> [PROVIDED RECORDS]:
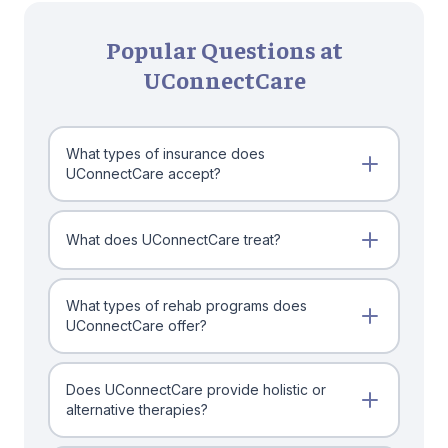
Popular Questions at
UConnectCare
What types of insurance does
UConnectCare accept?
What does UConnectCare treat?
What types of rehab programs does
UConnectCare offer?
Does UConnectCare provide holistic or
alternative therapies?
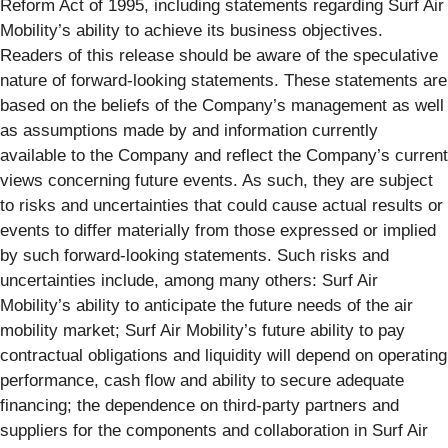
Reform Act of 1995, including statements regarding Surf Air
Mobility’s ability to achieve its business objectives.
Readers of this release should be aware of the speculative
nature of forward-looking statements. These statements are
based on the beliefs of the Company’s management as well
as assumptions made by and information currently
available to the Company and reflect the Company’s current
views concerning future events. As such, they are subject
to risks and uncertainties that could cause actual results or
events to differ materially from those expressed or implied
by such forward-looking statements. Such risks and
uncertainties include, among many others: Surf Air
Mobility’s ability to anticipate the future needs of the air
mobility market; Surf Air Mobility’s future ability to pay
contractual obligations and liquidity will depend on operating
performance, cash flow and ability to secure adequate
financing; the dependence on third-party partners and
suppliers for the components and collaboration in Surf Air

> [EXERCISE OBJECTIVE]: Report the number of lines in the records above that include "looking", leaving out any other words.

> [RESULT FOR THIS TASK]: 2